DATA EXTRACTS section start

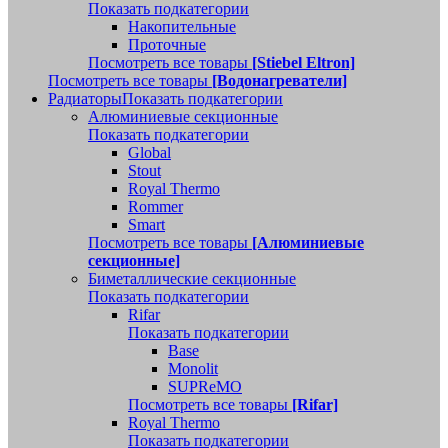
Показать подкатегории
Накопительные
Проточные
Посмотреть все товары
[Stiebel Eltron]
Посмотреть все товары
[Водонагреватели]
Радиаторы
Показать подкатегории
Алюминиевые секционные
Показать подкатегории
Global
Stout
Royal Thermo
Rommer
Smart
Посмотреть все товары
[Алюминиевые
секционные]
Биметаллические секционные
Показать подкатегории
Rifar
Показать подкатегории
Base
Monolit
SUPReMO
Посмотреть все товары
[Rifar]
Royal Thermo
Показать подкатегории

DATA EXTRACTS section end

Only the lines from the one containing "[Алюминиевые" through the last line of the material belong in your answer; output them exactly.

[Алюминиевые
секционные]
Биметаллические секционные
Показать подкатегории
Rifar
Показать подкатегории
Base
Monolit
SUPReMO
Посмотреть все товары
[Rifar]
Royal Thermo
Показать подкатегории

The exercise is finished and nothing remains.